(TASK INPUTS Opens)

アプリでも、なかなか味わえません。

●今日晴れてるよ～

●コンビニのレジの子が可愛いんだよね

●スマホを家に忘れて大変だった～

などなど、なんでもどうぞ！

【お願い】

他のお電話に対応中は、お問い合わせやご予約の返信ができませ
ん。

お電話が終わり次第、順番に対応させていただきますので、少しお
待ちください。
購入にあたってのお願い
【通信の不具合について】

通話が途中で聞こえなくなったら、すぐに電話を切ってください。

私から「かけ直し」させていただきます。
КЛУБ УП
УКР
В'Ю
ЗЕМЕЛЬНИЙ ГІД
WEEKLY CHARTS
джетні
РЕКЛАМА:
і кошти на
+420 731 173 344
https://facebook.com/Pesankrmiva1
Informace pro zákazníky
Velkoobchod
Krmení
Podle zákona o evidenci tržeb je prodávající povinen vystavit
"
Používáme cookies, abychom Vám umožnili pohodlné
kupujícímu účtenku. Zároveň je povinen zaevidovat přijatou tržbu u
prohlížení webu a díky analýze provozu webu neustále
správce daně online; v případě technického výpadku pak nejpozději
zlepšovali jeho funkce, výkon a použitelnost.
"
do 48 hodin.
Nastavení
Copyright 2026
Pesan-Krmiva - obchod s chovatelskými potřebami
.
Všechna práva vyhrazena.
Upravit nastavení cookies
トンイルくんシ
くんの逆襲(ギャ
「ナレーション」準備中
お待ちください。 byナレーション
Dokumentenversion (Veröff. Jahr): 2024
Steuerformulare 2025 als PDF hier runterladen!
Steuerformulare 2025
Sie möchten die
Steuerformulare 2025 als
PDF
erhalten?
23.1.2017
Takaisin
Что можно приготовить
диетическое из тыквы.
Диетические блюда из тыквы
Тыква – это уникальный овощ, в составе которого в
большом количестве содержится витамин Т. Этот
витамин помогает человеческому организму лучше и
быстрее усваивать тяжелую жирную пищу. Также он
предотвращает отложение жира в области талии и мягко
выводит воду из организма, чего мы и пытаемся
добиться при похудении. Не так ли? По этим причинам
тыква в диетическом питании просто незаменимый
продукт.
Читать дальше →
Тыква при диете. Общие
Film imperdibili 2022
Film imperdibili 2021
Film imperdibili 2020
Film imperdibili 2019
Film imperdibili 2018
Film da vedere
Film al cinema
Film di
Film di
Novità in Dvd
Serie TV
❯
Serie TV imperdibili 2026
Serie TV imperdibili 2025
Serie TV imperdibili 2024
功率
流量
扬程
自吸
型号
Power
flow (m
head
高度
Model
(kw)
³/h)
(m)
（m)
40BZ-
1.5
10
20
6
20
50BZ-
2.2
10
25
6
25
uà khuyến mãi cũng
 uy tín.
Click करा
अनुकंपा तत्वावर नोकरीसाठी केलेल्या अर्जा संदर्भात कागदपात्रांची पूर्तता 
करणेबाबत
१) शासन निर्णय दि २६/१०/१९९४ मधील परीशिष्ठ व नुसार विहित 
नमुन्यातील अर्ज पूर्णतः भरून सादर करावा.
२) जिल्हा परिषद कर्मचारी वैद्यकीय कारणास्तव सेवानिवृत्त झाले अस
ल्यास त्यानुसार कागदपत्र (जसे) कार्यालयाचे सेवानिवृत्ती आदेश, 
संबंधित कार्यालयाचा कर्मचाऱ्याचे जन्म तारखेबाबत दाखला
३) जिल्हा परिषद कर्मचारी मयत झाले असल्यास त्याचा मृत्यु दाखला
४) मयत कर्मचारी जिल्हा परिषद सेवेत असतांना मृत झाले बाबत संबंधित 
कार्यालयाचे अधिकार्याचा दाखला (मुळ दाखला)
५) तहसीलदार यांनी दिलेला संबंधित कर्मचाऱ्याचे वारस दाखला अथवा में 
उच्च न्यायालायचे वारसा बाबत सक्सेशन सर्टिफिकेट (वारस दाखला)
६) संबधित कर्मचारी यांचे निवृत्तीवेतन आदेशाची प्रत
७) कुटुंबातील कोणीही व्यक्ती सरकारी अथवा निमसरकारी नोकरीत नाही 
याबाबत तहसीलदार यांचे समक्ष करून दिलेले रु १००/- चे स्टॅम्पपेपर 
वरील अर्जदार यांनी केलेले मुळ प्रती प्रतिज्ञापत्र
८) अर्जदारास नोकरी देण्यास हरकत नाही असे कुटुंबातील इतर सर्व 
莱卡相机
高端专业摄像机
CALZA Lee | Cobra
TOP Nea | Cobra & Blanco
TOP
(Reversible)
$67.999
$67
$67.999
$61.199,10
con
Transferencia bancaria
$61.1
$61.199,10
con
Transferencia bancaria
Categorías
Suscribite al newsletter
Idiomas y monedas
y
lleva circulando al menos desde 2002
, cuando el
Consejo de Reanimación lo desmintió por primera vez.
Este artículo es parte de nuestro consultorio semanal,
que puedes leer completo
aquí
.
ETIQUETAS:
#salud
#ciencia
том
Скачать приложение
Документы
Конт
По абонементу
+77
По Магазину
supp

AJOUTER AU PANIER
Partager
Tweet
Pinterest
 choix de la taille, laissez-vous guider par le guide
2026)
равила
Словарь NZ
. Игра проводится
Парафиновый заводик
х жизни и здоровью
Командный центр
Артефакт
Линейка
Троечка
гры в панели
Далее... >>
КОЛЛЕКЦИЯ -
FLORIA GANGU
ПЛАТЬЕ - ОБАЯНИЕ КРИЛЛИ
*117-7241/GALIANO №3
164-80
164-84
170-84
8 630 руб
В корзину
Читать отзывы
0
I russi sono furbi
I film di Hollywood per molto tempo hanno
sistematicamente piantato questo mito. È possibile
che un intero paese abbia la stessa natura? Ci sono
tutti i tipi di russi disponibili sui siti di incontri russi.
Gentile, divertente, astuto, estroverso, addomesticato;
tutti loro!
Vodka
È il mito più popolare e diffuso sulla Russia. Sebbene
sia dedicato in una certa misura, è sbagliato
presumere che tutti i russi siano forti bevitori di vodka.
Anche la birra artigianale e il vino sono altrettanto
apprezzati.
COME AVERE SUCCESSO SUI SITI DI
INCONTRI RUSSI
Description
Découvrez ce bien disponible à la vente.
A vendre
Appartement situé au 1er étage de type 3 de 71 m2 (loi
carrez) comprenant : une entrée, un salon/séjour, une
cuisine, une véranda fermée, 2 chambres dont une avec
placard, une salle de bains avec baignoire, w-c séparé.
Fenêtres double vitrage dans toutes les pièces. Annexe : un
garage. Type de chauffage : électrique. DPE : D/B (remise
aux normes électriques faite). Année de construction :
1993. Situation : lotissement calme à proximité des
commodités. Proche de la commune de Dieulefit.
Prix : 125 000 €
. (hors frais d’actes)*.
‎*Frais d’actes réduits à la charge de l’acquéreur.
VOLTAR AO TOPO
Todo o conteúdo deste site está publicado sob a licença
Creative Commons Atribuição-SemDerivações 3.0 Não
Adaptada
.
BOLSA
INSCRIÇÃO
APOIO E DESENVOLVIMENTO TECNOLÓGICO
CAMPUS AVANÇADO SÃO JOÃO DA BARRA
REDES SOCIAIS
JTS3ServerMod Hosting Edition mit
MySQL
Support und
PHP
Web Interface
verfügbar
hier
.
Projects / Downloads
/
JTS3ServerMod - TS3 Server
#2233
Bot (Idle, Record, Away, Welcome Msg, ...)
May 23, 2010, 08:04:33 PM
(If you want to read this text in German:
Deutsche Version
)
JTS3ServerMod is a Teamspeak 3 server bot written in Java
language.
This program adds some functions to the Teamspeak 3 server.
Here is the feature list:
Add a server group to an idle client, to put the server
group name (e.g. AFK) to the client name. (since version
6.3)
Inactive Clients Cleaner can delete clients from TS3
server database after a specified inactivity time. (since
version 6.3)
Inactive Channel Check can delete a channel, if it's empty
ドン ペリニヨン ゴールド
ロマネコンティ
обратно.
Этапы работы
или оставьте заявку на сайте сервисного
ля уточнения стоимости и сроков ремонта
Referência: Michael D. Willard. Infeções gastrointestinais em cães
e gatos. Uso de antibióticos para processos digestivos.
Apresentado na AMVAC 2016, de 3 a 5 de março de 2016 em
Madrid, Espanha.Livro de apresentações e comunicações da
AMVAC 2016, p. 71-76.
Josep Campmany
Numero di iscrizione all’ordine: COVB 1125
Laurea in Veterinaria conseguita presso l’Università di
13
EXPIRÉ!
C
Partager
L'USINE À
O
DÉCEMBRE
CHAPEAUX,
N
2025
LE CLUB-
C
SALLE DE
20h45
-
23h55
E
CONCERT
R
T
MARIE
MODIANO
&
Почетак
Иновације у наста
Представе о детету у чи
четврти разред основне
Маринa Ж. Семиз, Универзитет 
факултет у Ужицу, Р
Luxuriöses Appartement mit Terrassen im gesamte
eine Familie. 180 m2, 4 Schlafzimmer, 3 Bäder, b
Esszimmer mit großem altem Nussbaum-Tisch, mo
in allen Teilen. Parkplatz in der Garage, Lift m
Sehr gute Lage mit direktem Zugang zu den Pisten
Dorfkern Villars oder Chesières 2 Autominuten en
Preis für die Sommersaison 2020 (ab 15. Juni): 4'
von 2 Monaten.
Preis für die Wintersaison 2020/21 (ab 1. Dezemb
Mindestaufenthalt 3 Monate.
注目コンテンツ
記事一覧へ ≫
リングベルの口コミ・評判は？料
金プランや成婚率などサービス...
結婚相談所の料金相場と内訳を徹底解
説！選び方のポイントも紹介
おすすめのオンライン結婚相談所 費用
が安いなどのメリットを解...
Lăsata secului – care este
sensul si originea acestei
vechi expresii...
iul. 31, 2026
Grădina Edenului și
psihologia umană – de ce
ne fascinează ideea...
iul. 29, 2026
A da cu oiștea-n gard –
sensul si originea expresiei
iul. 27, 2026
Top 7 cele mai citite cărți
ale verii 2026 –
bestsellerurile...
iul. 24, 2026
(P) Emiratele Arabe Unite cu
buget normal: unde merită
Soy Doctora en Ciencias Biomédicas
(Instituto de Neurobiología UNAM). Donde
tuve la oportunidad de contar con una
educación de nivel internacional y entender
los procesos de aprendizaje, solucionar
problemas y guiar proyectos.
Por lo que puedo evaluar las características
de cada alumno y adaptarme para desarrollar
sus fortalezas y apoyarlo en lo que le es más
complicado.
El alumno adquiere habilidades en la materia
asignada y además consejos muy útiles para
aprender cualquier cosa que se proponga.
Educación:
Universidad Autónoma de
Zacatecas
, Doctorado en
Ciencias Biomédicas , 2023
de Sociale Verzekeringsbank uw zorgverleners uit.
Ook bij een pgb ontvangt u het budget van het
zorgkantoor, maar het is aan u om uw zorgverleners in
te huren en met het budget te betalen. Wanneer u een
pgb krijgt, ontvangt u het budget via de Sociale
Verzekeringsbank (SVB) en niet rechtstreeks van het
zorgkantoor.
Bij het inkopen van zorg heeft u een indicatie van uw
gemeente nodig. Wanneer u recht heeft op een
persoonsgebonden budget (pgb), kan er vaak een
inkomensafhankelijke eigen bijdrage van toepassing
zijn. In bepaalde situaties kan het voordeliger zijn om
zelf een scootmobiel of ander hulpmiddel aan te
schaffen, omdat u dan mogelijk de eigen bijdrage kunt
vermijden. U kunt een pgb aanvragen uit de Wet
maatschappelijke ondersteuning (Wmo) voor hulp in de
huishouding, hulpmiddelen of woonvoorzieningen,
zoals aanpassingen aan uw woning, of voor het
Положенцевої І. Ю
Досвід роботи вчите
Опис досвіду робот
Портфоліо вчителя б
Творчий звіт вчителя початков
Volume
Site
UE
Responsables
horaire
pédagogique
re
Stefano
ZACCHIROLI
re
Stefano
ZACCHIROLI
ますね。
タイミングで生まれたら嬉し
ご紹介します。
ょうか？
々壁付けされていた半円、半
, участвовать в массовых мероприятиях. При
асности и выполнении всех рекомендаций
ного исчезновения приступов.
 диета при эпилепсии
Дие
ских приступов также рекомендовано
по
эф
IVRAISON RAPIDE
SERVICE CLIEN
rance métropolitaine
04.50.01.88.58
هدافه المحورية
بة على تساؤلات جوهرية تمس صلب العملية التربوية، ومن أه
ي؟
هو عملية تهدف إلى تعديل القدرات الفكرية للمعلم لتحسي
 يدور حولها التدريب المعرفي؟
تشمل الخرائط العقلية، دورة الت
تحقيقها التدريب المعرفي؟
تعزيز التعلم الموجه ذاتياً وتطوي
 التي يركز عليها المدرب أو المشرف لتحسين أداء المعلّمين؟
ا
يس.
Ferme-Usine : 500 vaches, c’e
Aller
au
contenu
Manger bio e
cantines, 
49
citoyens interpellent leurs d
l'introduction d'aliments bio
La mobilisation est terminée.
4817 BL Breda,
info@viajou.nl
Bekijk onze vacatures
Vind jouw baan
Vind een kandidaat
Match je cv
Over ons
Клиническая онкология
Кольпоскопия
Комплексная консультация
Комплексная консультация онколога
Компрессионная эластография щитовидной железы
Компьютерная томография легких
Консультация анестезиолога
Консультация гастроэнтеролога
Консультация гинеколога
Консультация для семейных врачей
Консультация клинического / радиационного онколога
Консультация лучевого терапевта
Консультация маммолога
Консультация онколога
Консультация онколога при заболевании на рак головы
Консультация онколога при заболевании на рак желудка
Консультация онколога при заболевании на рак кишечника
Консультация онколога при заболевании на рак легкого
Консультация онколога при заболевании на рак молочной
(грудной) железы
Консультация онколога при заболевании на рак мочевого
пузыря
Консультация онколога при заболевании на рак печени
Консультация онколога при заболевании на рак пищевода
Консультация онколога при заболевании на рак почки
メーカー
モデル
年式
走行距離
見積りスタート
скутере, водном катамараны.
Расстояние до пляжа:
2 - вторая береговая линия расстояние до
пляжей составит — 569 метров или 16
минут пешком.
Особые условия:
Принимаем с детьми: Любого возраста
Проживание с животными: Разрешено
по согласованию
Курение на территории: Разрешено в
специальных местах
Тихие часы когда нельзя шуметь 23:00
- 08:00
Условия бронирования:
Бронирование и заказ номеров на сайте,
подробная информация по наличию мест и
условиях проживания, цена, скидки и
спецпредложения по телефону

(TASK INPUTS Closes)

* EXERCISE INSTRUCTIONS
Please give back exactly the lines of the listing above that run from the one containing "APOIO E DESENVOLVIMENTO TECNOLÓGICO" through the one containing "May 23, 2010, 08:04:33 PM", and only those.

* RESULT FOR THIS TASK
APOIO E DESENVOLVIMENTO TECNOLÓGICO
CAMPUS AVANÇADO SÃO JOÃO DA BARRA
REDES SOCIAIS
JTS3ServerMod Hosting Edition mit
MySQL
Support und
PHP
Web Interface
verfügbar
hier
.
Projects / Downloads
/
JTS3ServerMod - TS3 Server
#2233
Bot (Idle, Record, Away, Welcome Msg, ...)
May 23, 2010, 08:04:33 PM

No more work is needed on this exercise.